Horace Cleaver

1899 - 1918

A biplane of the kind flown by Horace Cleaver
Flyernzl/Wikimedia/Public Domain

Horace was eager for action and lied about his age to join the Royal Fusiliers when he was 16. He was soon stood down. At 18 he was accepted by the Royal Flying Corps but died in night flying training.

Son of a commercial traveller

Horace Gregory Cleaver was born in Oxford in 1899. By the 1911 census he was surrounded by six brothers and three sisters and was at school. His father was a commercial traveller in grocery and boot retail, and Horace became a solicitor’s clerk.

Lied about his age

At the start of the war Horace was too young to enlist, but in 1916 he joined the 29th Royal Fusiliers claiming to be 19, old enough to serve overseas.
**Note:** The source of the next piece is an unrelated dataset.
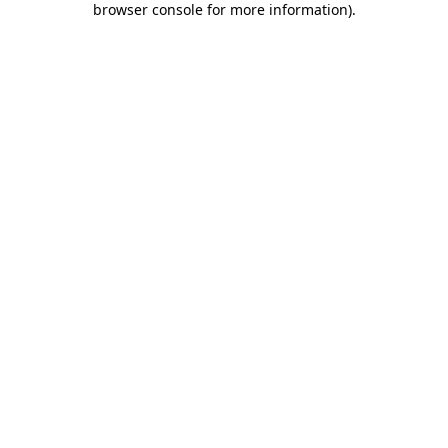
browser console for more information)
.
He became a Private but his lie was discovered and after a few months he returned to being a solicitor’s clerk pending recall on his 19th birthday in 1918.

Planes at Port Meadow

The ambition of flying seems to have guided Horace’s next move. Probably his interest had developed from watching planes at Port Meadow near his family home, as this had been an airfield since 1911 and became busier as the war continued. Just after his 18th birthday he joined the Royal Flying Corps and after only three months he was appointed Second Lieutenant and a trainee pilot. It was noted that he was “keen and efficient”.

Flying was dangerous

Horace joined the 199 Night Training Squadron as a bomber pilot in a biplane. This was dangerous work, and sadly he died at East Retford in Nottinghamshire on 17 March 1918 in a flying accident, aged 18. If he had been less eager to be in action he could still have been at home awaiting his recall to the Royal Fusiliers in May. The family buried him at Wolvercote Cemetery, and perhaps it was some comfort to them that he had realised his dream of flying.